The core goal of this project is to lower the infrastructure barrier for LLM inference. Traditionally, running large models requires expensive GPU clusters or reliance on third-party APIs, but Toolkit Inference Mesh allows users to integrate devices scattered across different locations with varying configurations into a unified inference network, enabling resource sharing and load balancing.

3

Section 03

Decentralized P2P Communication Layer

The underlying communication of Toolkit Inference Mesh is powered by Lattica, a peer-to-peer network library specifically designed for distributed AI workloads. Lattica handles node discovery, connection management, and data transmission, allowing each node in the network to act as both a client (submitting inference requests) and a server (providing computing power). This architecture inherently has fault tolerance and scalability—new nodes can join at any time, and faulty nodes can be automatically bypassed.

4

Section 04

Heterogeneous Backend Support

To support different types of hardware, the project uses a modular backend design:

  • GPU Backend: Built on SGLang, optimized for NVIDIA GPUs, supporting high-performance continuous batching and dynamic KV cache management.
  • Mac Backend: Implemented using MLX LM, Apple Silicon's native inference framework, which can fully leverage the unified memory architecture and neural engine of Mac devices.

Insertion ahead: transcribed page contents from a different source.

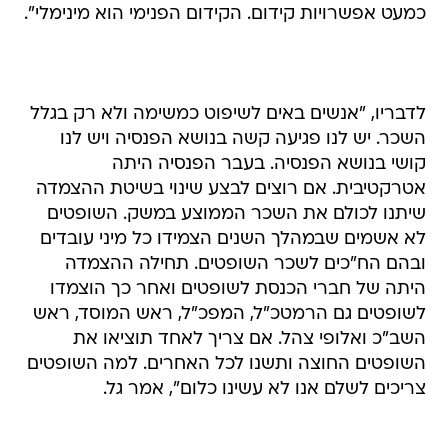
כמעט אפשרויות קידום. הקידום הפנימי הוא מינימלי".
לדבריו, "אנשים באים לשיפוט כמשימה ולא רק בגלל
השכר. יש לנו פגיעה קשה בנושא הפנסיה ויש לנו
קושי בנושא הפנסיה. בעבר הפנסיה היתה
אטרקטיבית. אם רוצים לבצע שינוי בשיטת ההצמדה
שיתנו לכולם את השכר הממוצע במשק. השופטים
לא אשמים שבמהלך השנים הצמידו כל מיני עובדים
ובהם הח"כים לשכר השופטים. תחילה ההצמדה
היתה של חברי הכנסת לשופטים ואחר כך הוצמדו
לשופטים גם הרמטכ"ל, המפכ"ל, ראש המוסד, ראש
השב"כ ואלופי צהל. אם צריך לאחד תוציאו את
השופטים החוצה ותשנו לכל האחרים. למה השופטים
צריכים לשלם אנו לא עשינו כלום", אמר גל.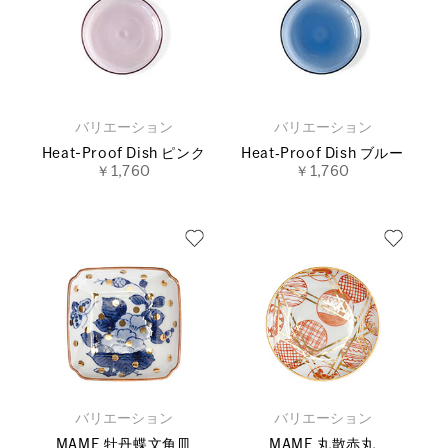
バリエーション
バリエーション
Heat-Proof Dish ピンク
Heat‐Proof Dish ブルー
￥1,760
￥1,760
バリエーション
バリエーション
MAME 牡丹蝶文角皿
MAME 丸散赤丸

This dual-backend design allows users to mix MacBook, Mac Studio, and NVIDIA GPU-equipped servers in the same cluster, and the system automatically selects the optimal execution path based on model sharding and current load.

5

Section 05

Pipeline Parallelism and Model Sharding

For models with parameters exceeding the memory capacity of a single machine, Toolkit Inference Mesh supports the Pipeline Parallelism model sharding strategy. Large models are horizontally split into multiple stages, each deployed on a different node, and input data flows through each stage sequentially like a pipeline. Compared to Tensor Parallelism, this approach has lower network bandwidth requirements and is more suitable for distributed scenarios where nodes are connected via ordinary internet.

6

Section 06

Supported Model Ecosystem

Toolkit Inference Mesh officially supports a variety of mainstream open-source models, covering different scenarios from general dialogue to professional code generation:

Model Series Development Team Features
DeepSeek V3/R1 DeepSeek AI High-performance open-source large model with long context support
MiniMax-M2 MiniMax AI 230B-parameter MoE architecture, only 10B activated, efficient and cost-effective
GLM-4.6 Z AI Agent-optimized model with 200K context window support
Kimi-K2 Moonshot AI Model family designed for deep reasoning and step-by-step thinking
Qwen3/Qwen2.5 Alibaba Tongyi Qianwen Excellent Chinese capabilities, multiple sizes available
gpt-oss OpenAI Open-source weight models with 20B and 120B parameters
Llama 3.x Meta Well-established ecosystem with rich community support

This extensive model support means users can flexibly choose based on specific task requirements without being locked into a single model provider's ecosystem.

7

Section 07

Local Cluster for Individual Developers

For developers with multiple devices, such as a high-end GPU-equipped desktop plus several MacBooks, Toolkit Inference Mesh provides a way to integrate these device resources. Developers can run the model's intensive computing layers on the desktop and handle context management and input/output on Macs, achieving a more efficient inference experience than a single machine.

8

Section 08

Shared Inference Pool for Small Teams

In small research teams or startups, members may be scattered across different locations, each with hardware of varying configurations. Through Toolkit Inference Mesh, teams can build a decentralized inference pool—anyone needing to run a model can submit a request to the network, which is automatically handled by currently idle nodes. This approach is more cost-effective than equipping each person with separate high-performance devices.